More than a week ago he'd received a phone call from a white Methodist minister in Oklahoma City, a prayerful man whose secretary's brother's first cousin happened to work on the cleaning crew that serviced the Immigration and Customs Enforcement offices in the capital city. And so when ICE agents stormed A-OK Foods in Heavener last Thursday, they'd found the processing plant running at half capacity, utilizing a skeleton crew, and when they checked the green cards of the remaining workers, they found them all in order. The manager had blustered a confused story about workers having been laid off “due to a sudden nationwide reduction in demand for chicken parts,” and meanwhile, the undocumented workers were already safe in Brown's barn—safe, that is, until the county sheriff and his men pushed their way inside Friday night.

Garcia's heart was gripped for a moment, remembering the khaki-clad men with their loud voices and freckled hands, how they'd brandished their pistols, corralling the people, prodding them into the two waiting vans—even the pregnant girl, her large belly telling the men to take care, but they did not. Yet even in this Pastor Jesús Garcia could see the workings of the Holy Spirit. Not the manhandling! No. That would be the work of the Devil, manifested, he believed, in the bullying, bellowing person of the county sheriff. But it could not have been coincidence that the people had been kept safe from
la migra
in Heavener only to be taken by local officials from Brown's barn.

No simple coincidence that Garcia himself happened also to be there—running late, yes, a flat tire on an unpaved back road, the long wait for a stranger to come along with a tire jack to help him, because the pastor had loaned his own jack away.
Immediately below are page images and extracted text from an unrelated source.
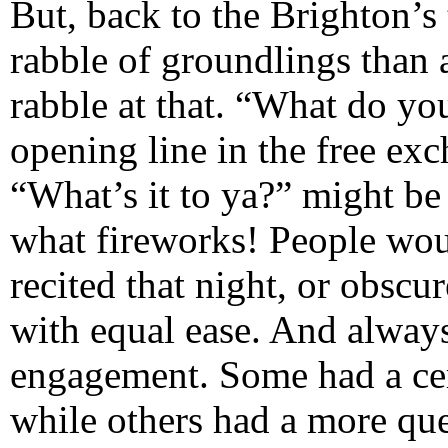
But, back to the Brighton’s t
rabble of groundlings than 
rabble at that. “What do yo
opening line in the free ex
“What’s it to ya?” might be 
what fireworks! People woul
recited that night, or obscu
with equal ease. And always
engagement. Some had a cert
while others had a more que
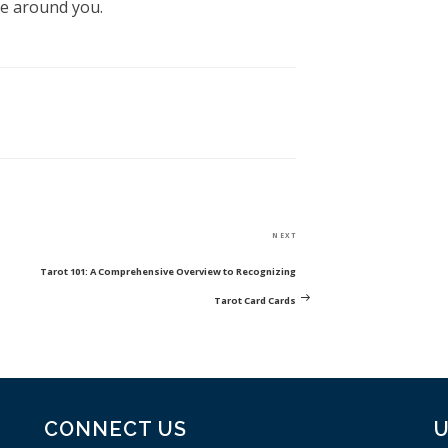
be around you.
Next
NEXT
Post
Tarot 101: A Comprehensive Overview to Recognizing
Tarot Card Cards
CONNECT US
U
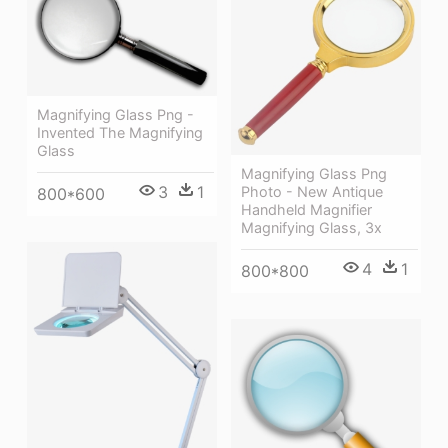
Magnifying Glass Png -
Invented The Magnifying
Glass
Magnifying Glass Png
3
1
Photo - New Antique
800*600
Handheld Magnifier
Magnifying Glass, 3x
4
1
800*800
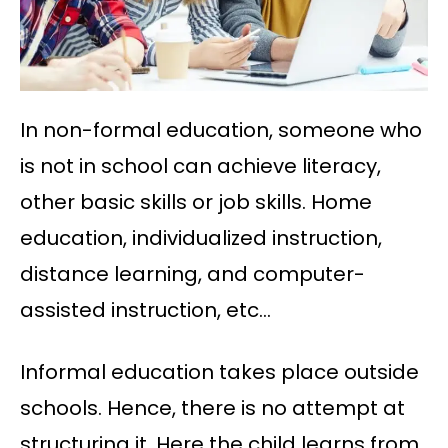
In non-formal education, someone who
is not in school can achieve literacy,
other basic skills or job skills. Home
education, individualized instruction,
distance learning, and computer-
assisted instruction, etc…
Informal education takes place outside
schools. Hence, there is no attempt at
structuring it. Here the child learns from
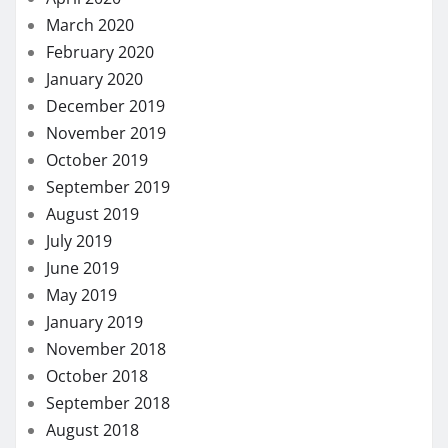
March 2020
February 2020
January 2020
December 2019
November 2019
October 2019
September 2019
August 2019
July 2019
June 2019
May 2019
January 2019
November 2018
October 2018
September 2018
August 2018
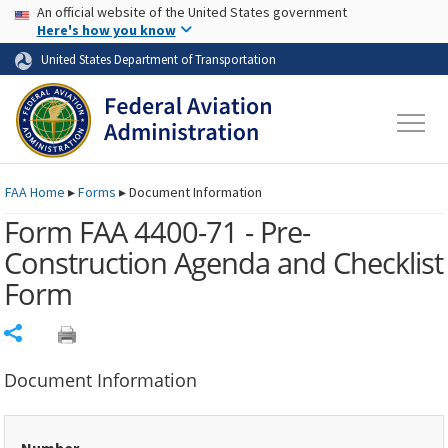
USA Banner
Skip to main content
An official website of the United States government
Skip to page content
Here's how you know
United States Department of Transportation
FAA
Home
▸
Forms
▸
Document Information
Form FAA 4400-71 - Pre-
Construction Agenda and Checklist
Form
Share
Document Information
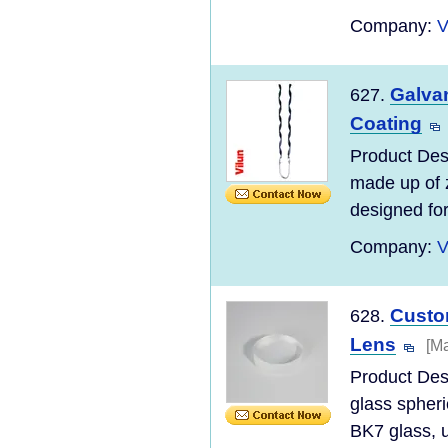
Company:
V
Galva
627.
Coating
Product Des
made up of z
designed for
Company:
V
Custom
628.
Lens
[Ma
Product Des
glass spheri
BK7 glass, u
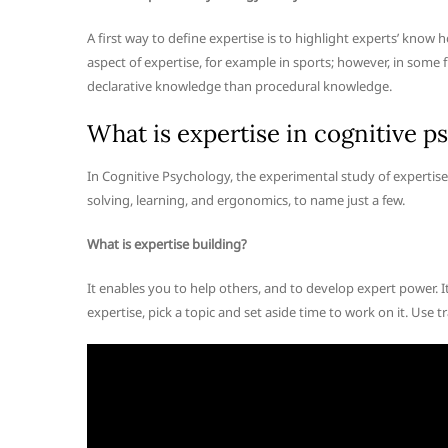
A first way to define expertise is to highlight experts’ know 
aspect of expertise, for example in sports; however, in some f
declarative knowledge than procedural knowledge.
What is expertise in cognitive p
In Cognitive Psychology, the experimental study of experti
solving, learning, and ergonomics, to name just a few.
What is expertise building?
It enables you to help others, and to develop expert power. I
expertise, pick a topic and set aside time to work on it. Us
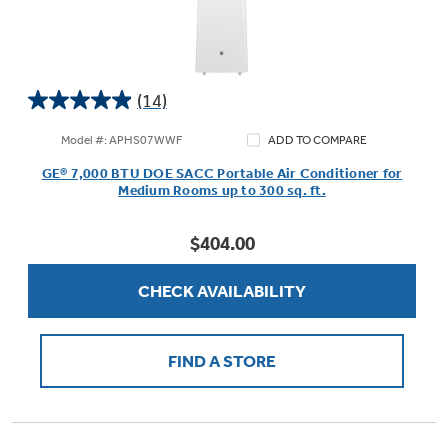
(14)
4.9
out
Model #: APHS07WWF
ADD TO COMPARE
of
GE® 7,000 BTU DOE SACC Portable Air Conditioner for
5
Medium Rooms up to 300 sq. ft.
stars.
14
$404.00
reviews
CHECK AVAILABILITY
FIND A STORE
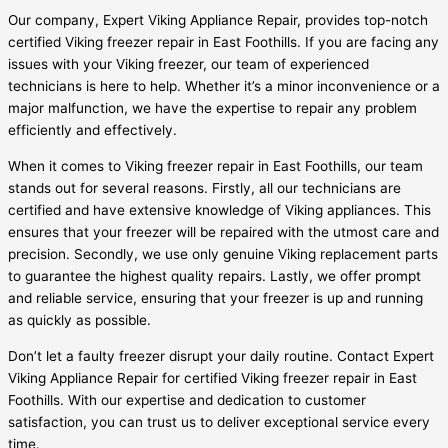
Our company, Expert Viking Appliance Repair, provides top-notch
certified Viking freezer repair in East Foothills. If you are facing any
issues with your Viking freezer, our team of experienced
technicians is here to help. Whether it’s a minor inconvenience or a
major malfunction, we have the expertise to repair any problem
efficiently and effectively.
When it comes to Viking freezer repair in East Foothills, our team
stands out for several reasons. Firstly, all our technicians are
certified and have extensive knowledge of Viking appliances. This
ensures that your freezer will be repaired with the utmost care and
precision. Secondly, we use only genuine Viking replacement parts
to guarantee the highest quality repairs. Lastly, we offer prompt
and reliable service, ensuring that your freezer is up and running
as quickly as possible.
Don’t let a faulty freezer disrupt your daily routine. Contact Expert
Viking Appliance Repair for certified Viking freezer repair in East
Foothills. With our expertise and dedication to customer
satisfaction, you can trust us to deliver exceptional service every
time.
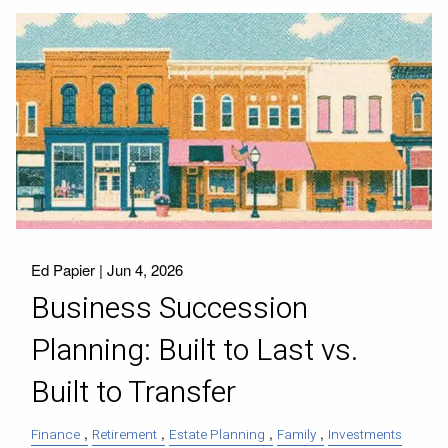
Ed Papier |
Jun 4, 2026
Business Succession
Planning: Built to Last vs.
Built to Transfer
Finance
Retirement
Estate Planning
Family
Investments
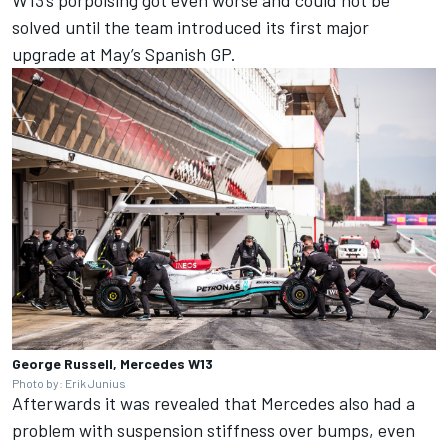
solved until the team introduced its first major
upgrade at May’s Spanish GP.
George Russell, Mercedes W13
Photo by: Erik Junius
Afterwards it was revealed that Mercedes also had a
problem with suspension stiffness over bumps, even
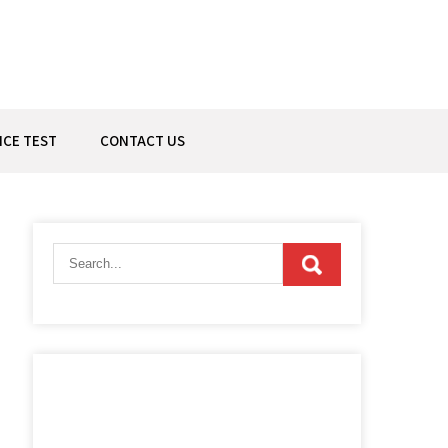
ICE TEST
CONTACT US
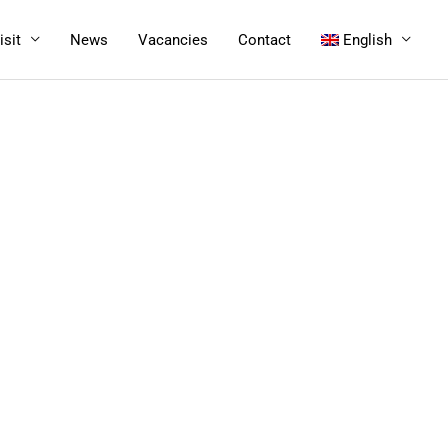
isit
News
Vacancies
Contact
English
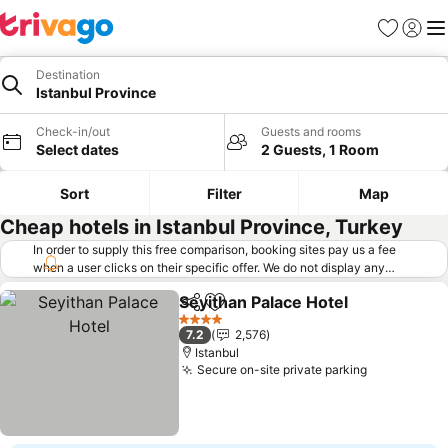
Favorites
Sign in
Me
Destination
Istanbul Province
Check-in/out
Guests and rooms
Select dates
2 Guests, 1 Room
Sort
Filter
Map
Cheap hotels in Istanbul Province, Turkey
In order to supply this free comparison, booking sites pay us a fee
when a user clicks on their specific offer. We do not display any
offers (including cheaper offers) that do not meet our minimum fee
Seyithan Palace Hotel
requirements. Cheaper offers may on occasion be available under
Share
Add to favorites
"More deals" as we request updated offers from online booking sites
4 Stars
7.2
2,576
when you click that button.
Learn how trivago works
.
Istanbul
Secure on-site private parking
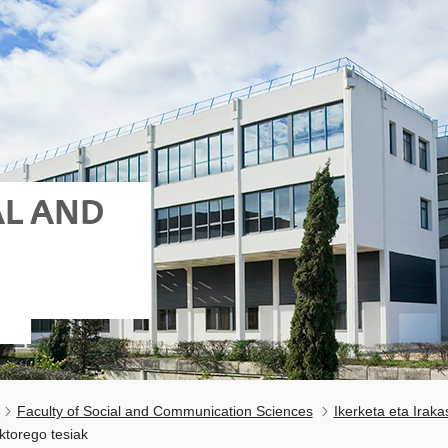
AL AND
Faculty of Social and Communication Sciences
Ikerketa eta Irak
ktorego tesiak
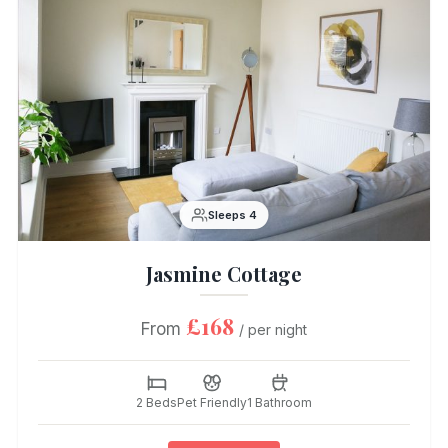
Sleeps 4
Jasmine Cottage
£168
From
/ per night
2 Beds
Pet Friendly
1 Bathroom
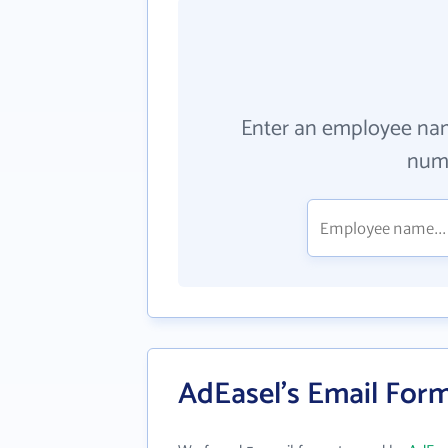
Enter an employee na
numb
AdEasel's Email For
Then the bumpy drive to Cedar, more than an hour, so that Garcia arrived not in the late afternoon to make arrangements to move the people from Bob Brown's barn, as he had planned to do, but well after dark. The sheriff and his men poured into the barnyard only a few moments later. And so, Jesús Garcia believed, their arrest and jailing, his and Brown's, must be because the Holy Spirit willed it. And why would that be but that they were to serve as the public faces to test this new law that struck such fear and separated families? Bob Brown's face because his was white. Jesús Garcia's face because his was not.

Brown's gritty voice broke the silence. “ ‘And we know that all things work together for good to them that love God,' ” he quoted the apostle.